KDE 4: the good, the bad and the broken

Draciron Smith draciron at gmail.com
Thu Apr 29 09:06:53 BST 2010


>> I will add Kedit to the list.
>
> IIRC it wasn't dropped as in explicitly removed by decision, but it became
> unmaintained.
> For a short period there was a new maintainer who was working on it as a
> project with its own release cycle (e.g. like Amarok), but he eventually moved
> to other things as well.

Did you mean IIRC or Kedit?


> Are the .desktop files for these applications installed into the proper
> locations?
> While it is quite uncommon today to find packages which either do not install
> or misplace their description files, it could still happen.

Gimp is installed in it's default location. I install Firefox from
tarballs in /usr/bin since that makes it happy. I get tired of waiting
for distros to put out updates, Fedora is the worst about being a full
number version behind on Firefox releases. So I just rename the old
version's dir, slap the new one in and copy any plugins I'm using.
Grip showed up in the latest sweep by Kappfinder but managed to elude
the previous two despite being in /usr/bin. Krusader showed up after I
restarted KDE but not after being installed. I could not get it to
move to the task bar or appear in the menu until restarting KDE.
Krename had the same problem but apps like Xclips  and several others
just popped right into the menu after installation. No need to restart
KDE. This was on previous KDE versions but I can install something and
see if the behavior continues under 4.4.2

 The installation method I normally use is rpms from Fedora
repositories. If I install something from tarball I expect to have to
go edit the menu manually but am sometimes pleasantly surprised to see
it add itself to the menu.

> Default locations per specification are /usr/sharea/applications and
> /usr/local/share/applications.
> Those can be changed and/or extended by environment variables so a good way to
> check the resulting search list is
>
> kde4-config --path xdgdata-apps

/home/draciron/.local/share/applications/:/usr/share/kde-settings/kde-profile/default/share/applications/:/usr/local/share/applications/:/usr/share/applications/

Ah... I see the problem. No /usr/bin anything installed to /usr/bin
which is the default home for a whole lot of stuff isn't in there. My
/usr/share is mostly empty. Not many rpms default there and I rarely
add a tarball's executable there.



> Hmm, short cut as in "link to program" or more precisely as in "right click ->
> new ->link to program"?

A program or a location. Those are the two things I get asked about a
whole lot. I don't use it myself. Sambba shares seem especially
popular things people want shortcuts too.
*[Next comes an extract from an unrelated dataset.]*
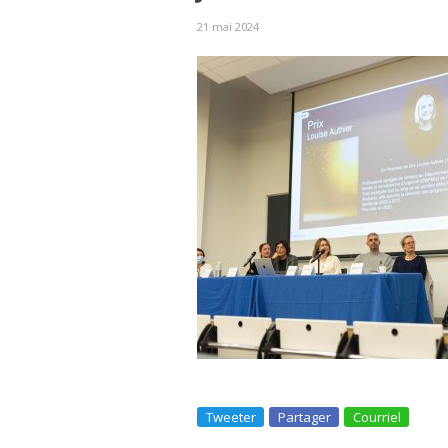
21 mai 2024
Tweeter
Partager
Courriel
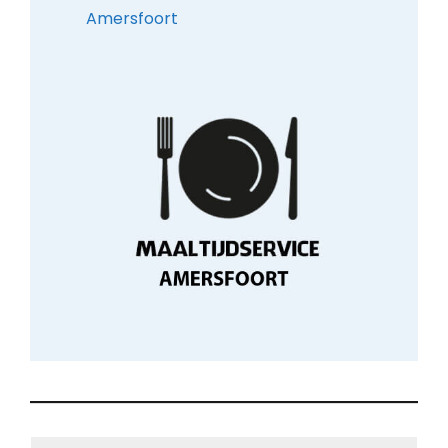
Amersfoort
> Maybe a Kubuntu desktop has something in its package selection that is not
> installed when installing KDE on a Ubuntu setup.
> Could be a missing dependency that wasn't detected by the packagers because
> they for example just test with Kubuntu and not a plain Ubuntu.

Quite possible. I normally download Kbuntu rather than Ubuntu but for
some reason I had too or it was easier to go with Ubuntu and then
install KDE post install. Next time I'm out that way I can try to log
in using KDE. I don't have remote access to the machine so I'll have
to wait till I'm there physically.

>> > The loss of the ability to use a different image for each desktop.
>> > Initially I thought this a minor annoyance but I didn't realize how
>> > much I depended on this to keep track of what desktop I was actually
>> > on.
>>
>> I think that's back in KDE 4.5.
>
> I think was will be back is an easier way to do it. AFAIK it is already
> possible, just not as obvious as it should.

Please explain how to do it. I'd really really like to have different
wallpapers for each of my desktops. I make too many mistakes thinking
I'm on one desktop but I'm actually on another.